Harrison Schmitt and Gene Cernan led the final Apollo mission, landing at Taurus-Littrow valley near Mare Serenitatis (Serenity Sea). While close to Apollo 15’s landing area but further east across Posidonius crater’s distinctive oval shape, Taurus-Littrow valley provided them with the chance to sample both young rocks from the valley floor as well as older specimens in nearby craters.

Geological samples collected by astronauts would help scientists date and understand the impact of Humorum Basin, as well as give more information on Gassendi crater’s age. Two EVAs were carried out and collected 43 kilograms of samples in total.

Alternatively, had Apollo 18 been successful, it would have provided valuable insight into the Moon’s past history and promoted lunar science further – as well as reinvigorating public enthusiasm for NASA’s grand space adventures, leading to increased funding and possibly leading back towards Mars.
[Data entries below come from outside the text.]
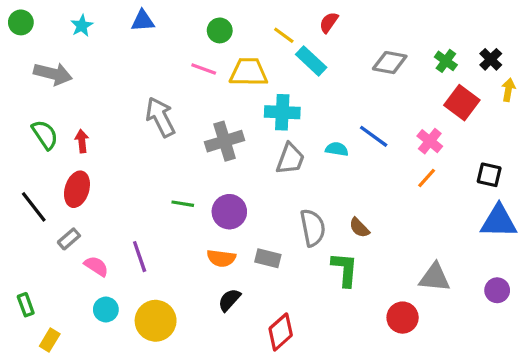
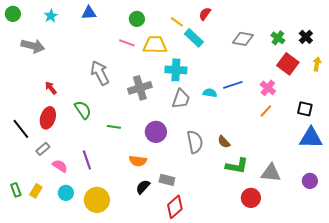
yellow arrow: (508, 90) -> (317, 64), moved
green semicircle: (45, 135) -> (83, 110), moved
blue line: (374, 136) -> (233, 85), turned -54
red arrow: (82, 141) -> (51, 88), turned -32
purple circle: (229, 212) -> (156, 132), moved
gray rectangle: (268, 258) -> (167, 180), moved
green L-shape: (345, 269) -> (237, 166), moved, turned 95
yellow rectangle: (50, 340) -> (36, 191), moved

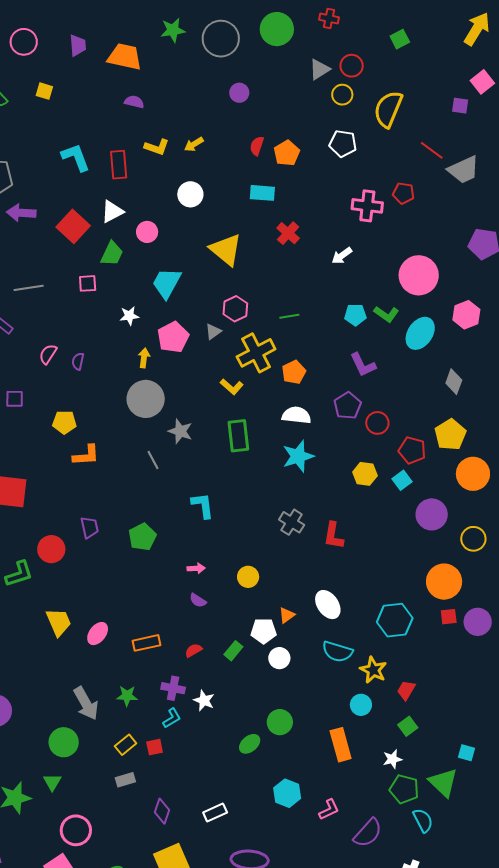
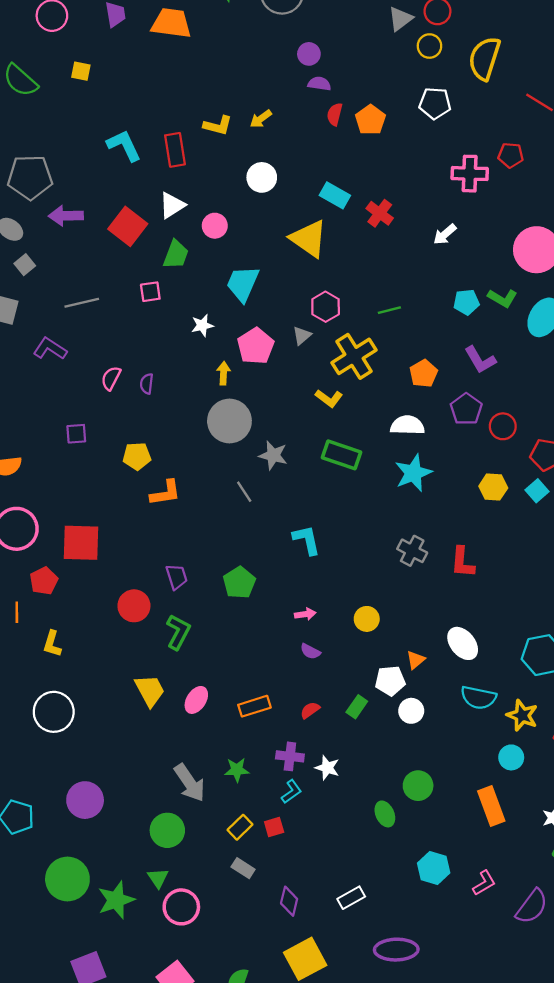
purple semicircle: (134, 102) -> (319, 84), moved
cyan rectangle: (262, 193) -> (335, 195), moved, turned 30
orange pentagon: (294, 372) -> (424, 373), moved
green rectangle: (238, 436) -> (341, 455), turned -60
green L-shape: (19, 574) -> (178, 632), moved, turned -40
green ellipse: (250, 744) -> (385, 814), turned -70
gray rectangle: (125, 780) -> (243, 868), turned 54
pink circle: (76, 830) -> (181, 907), moved

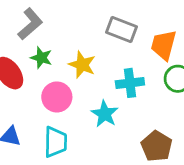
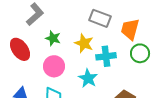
green star: (41, 58) -> (53, 38), moved
yellow star: (82, 65) -> (84, 43), moved

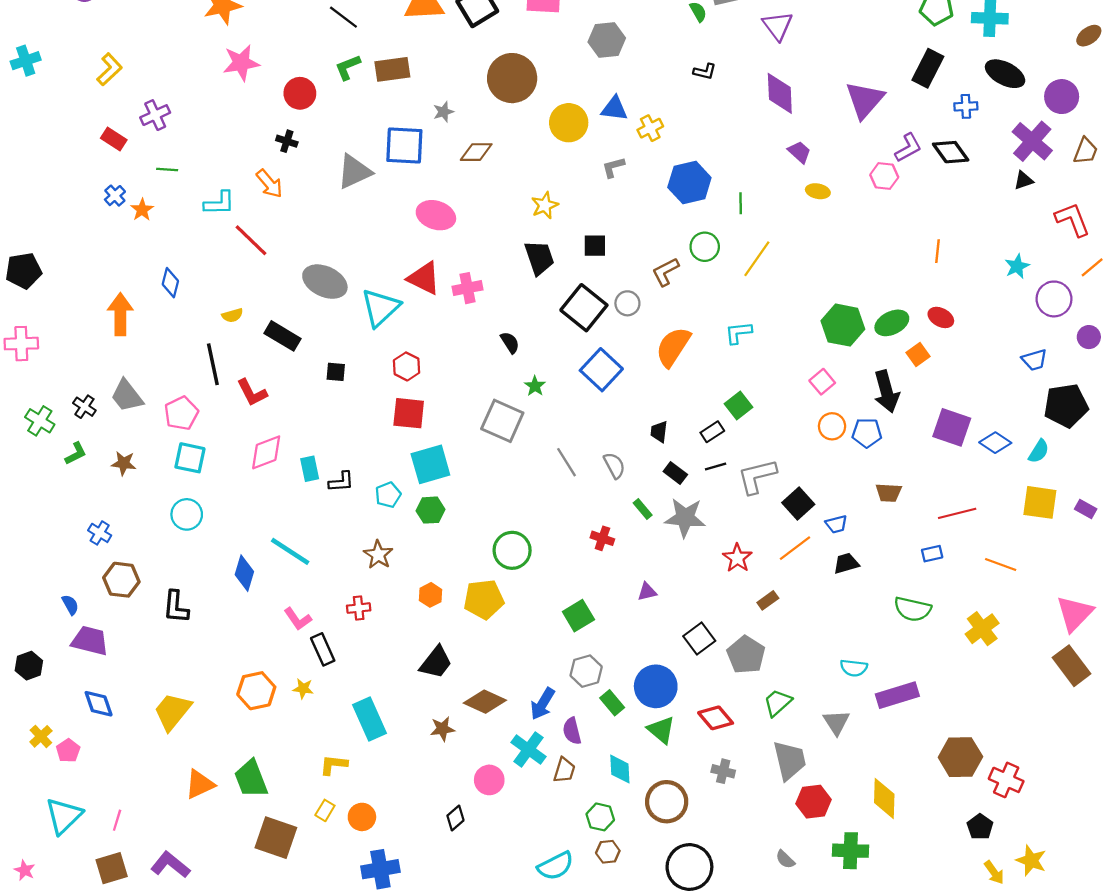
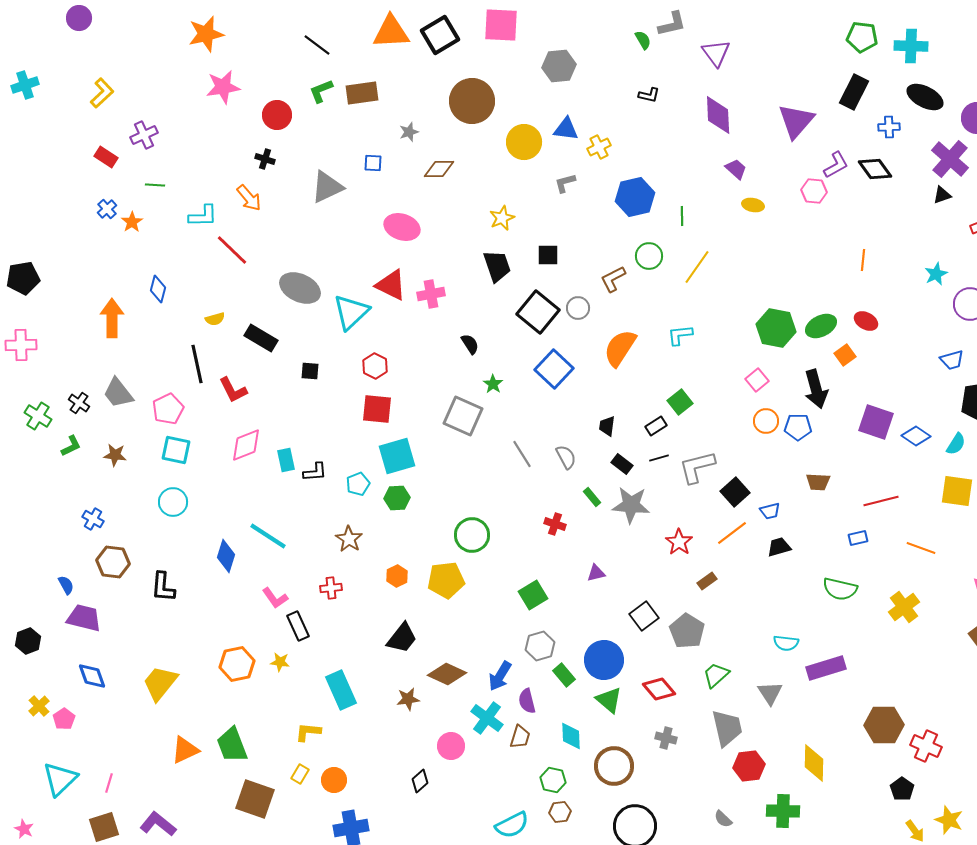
blue square: (404, 146) -> (373, 163), size x0.5

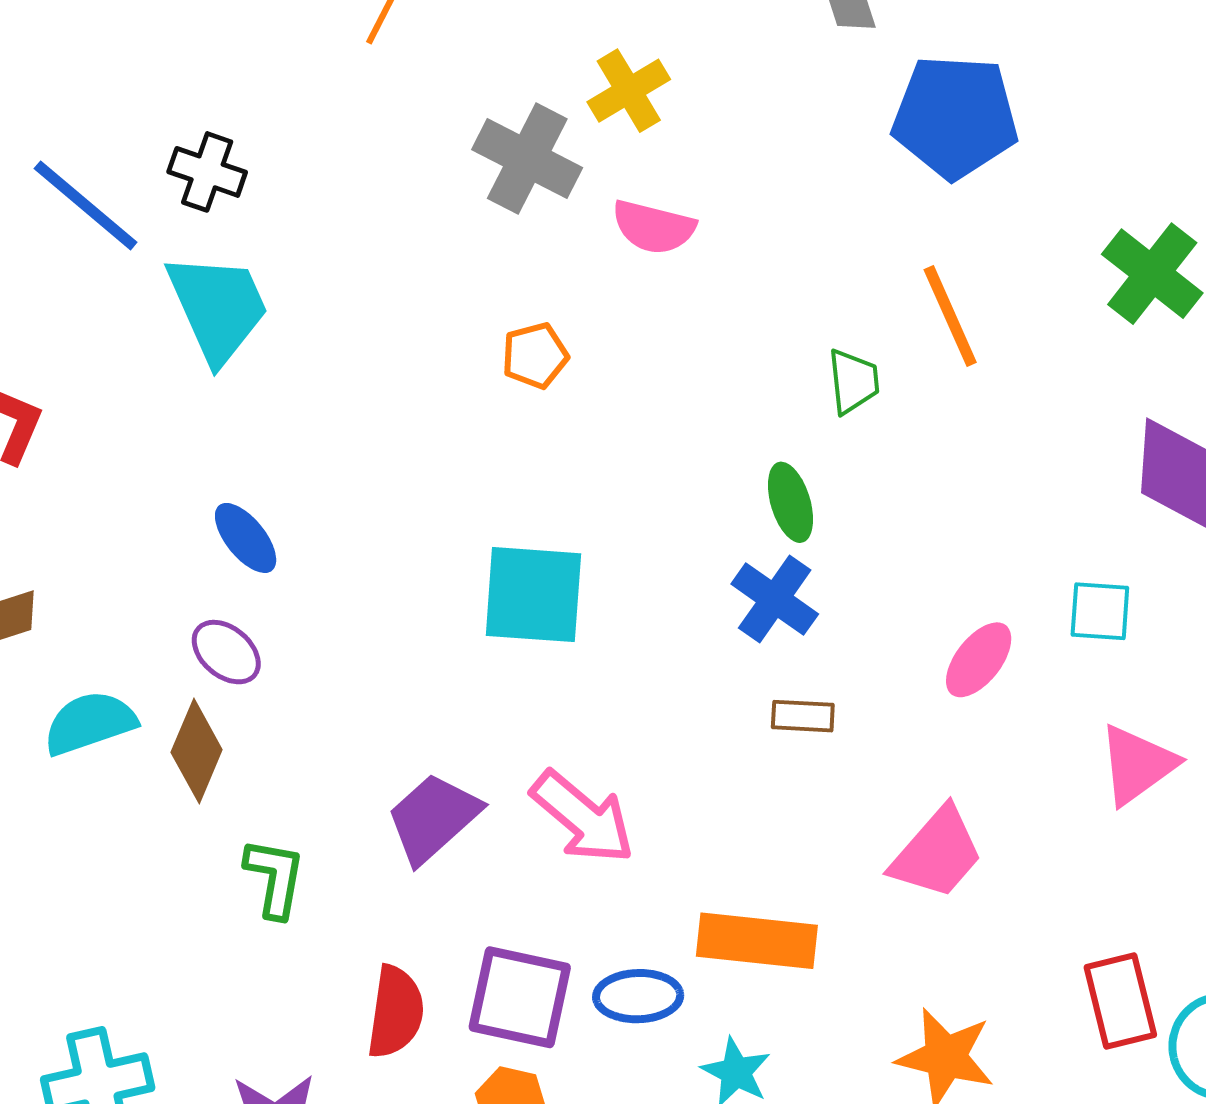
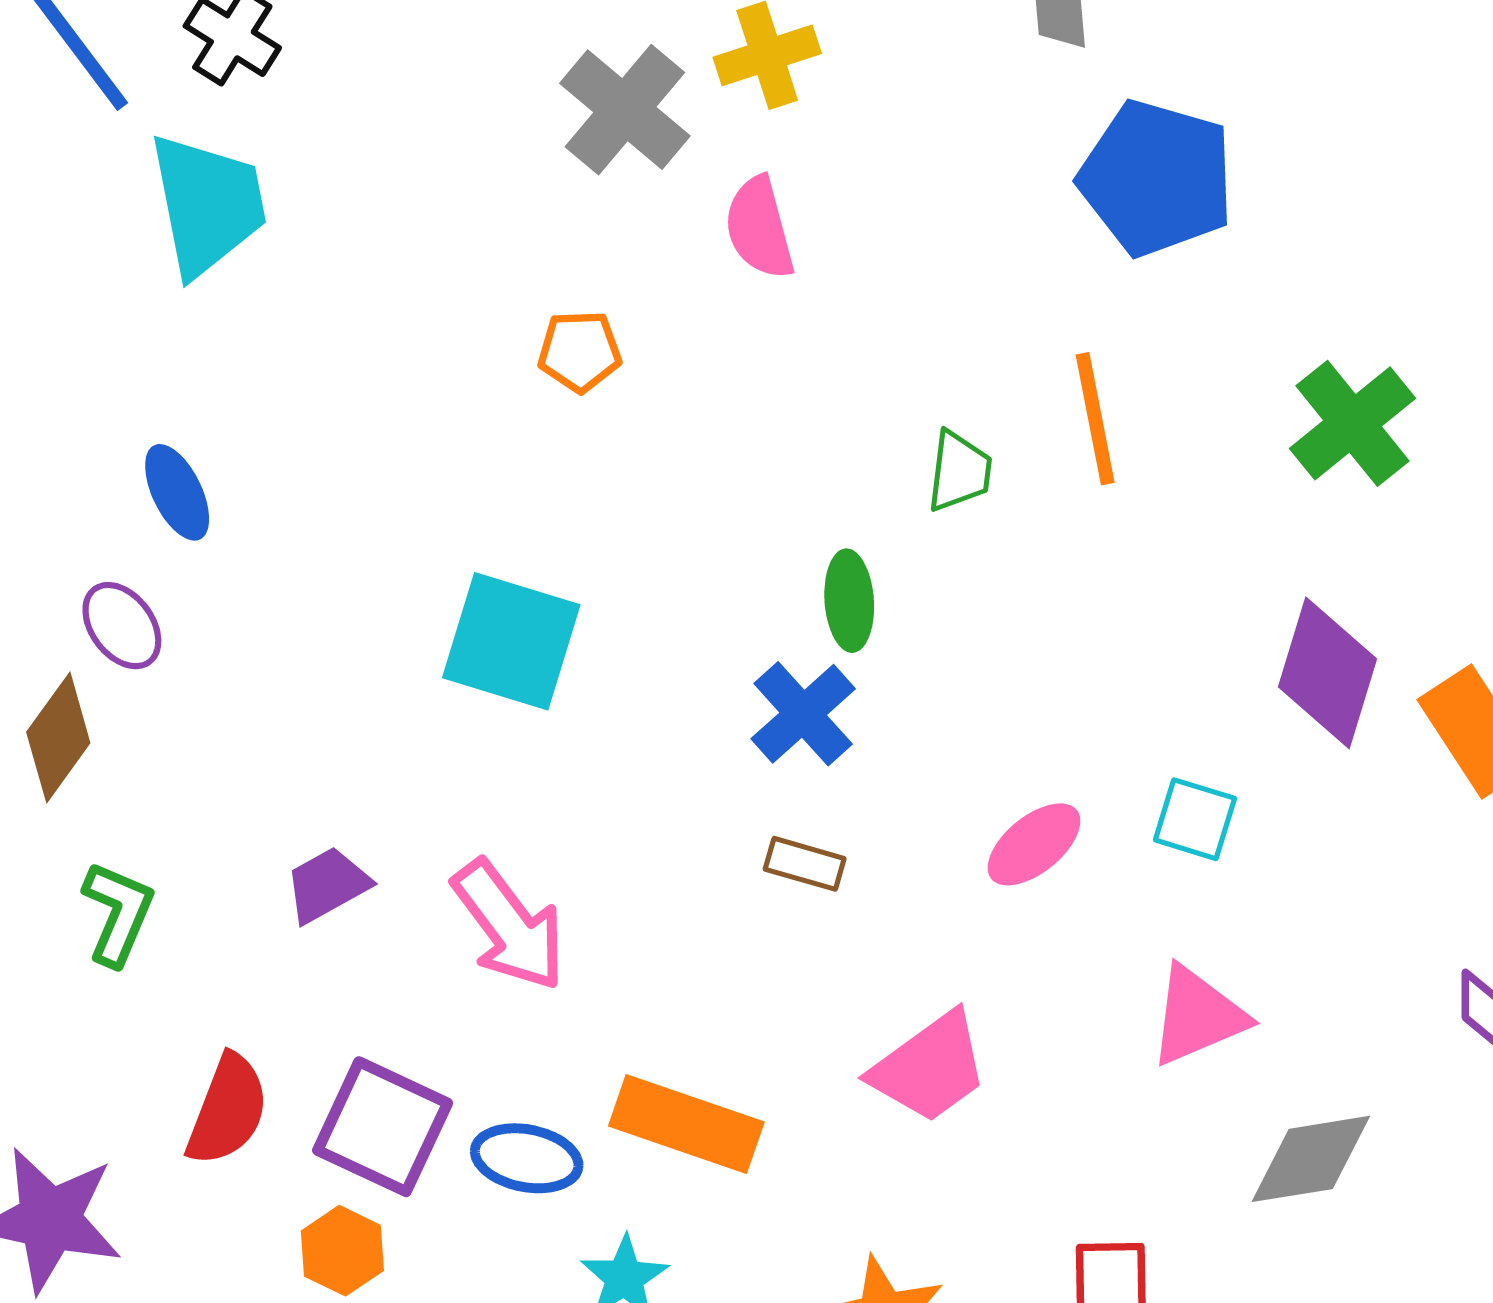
pink semicircle: (653, 227) -> (759, 228), turned 48
purple trapezoid: (433, 818) -> (327, 885), size x0.7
Alphonsus Crater Landing Zone offered several intriguing geological features despite being an uncertain landing site, according to modern datasets. Astronauts planned on exploring Copernicus’ central peak base; modern datasets suggest they might have discovered exotic rocks such as olivine and pink spinel anorthosite, both thought to originate in the Moon’s mantle. Furthermore, several dark-halo craters on its wall offered opportunities for sampling young volcanic material; but eventually decided these sites weren’t scientifically significant as other options available in order to land at Alphonsus crater.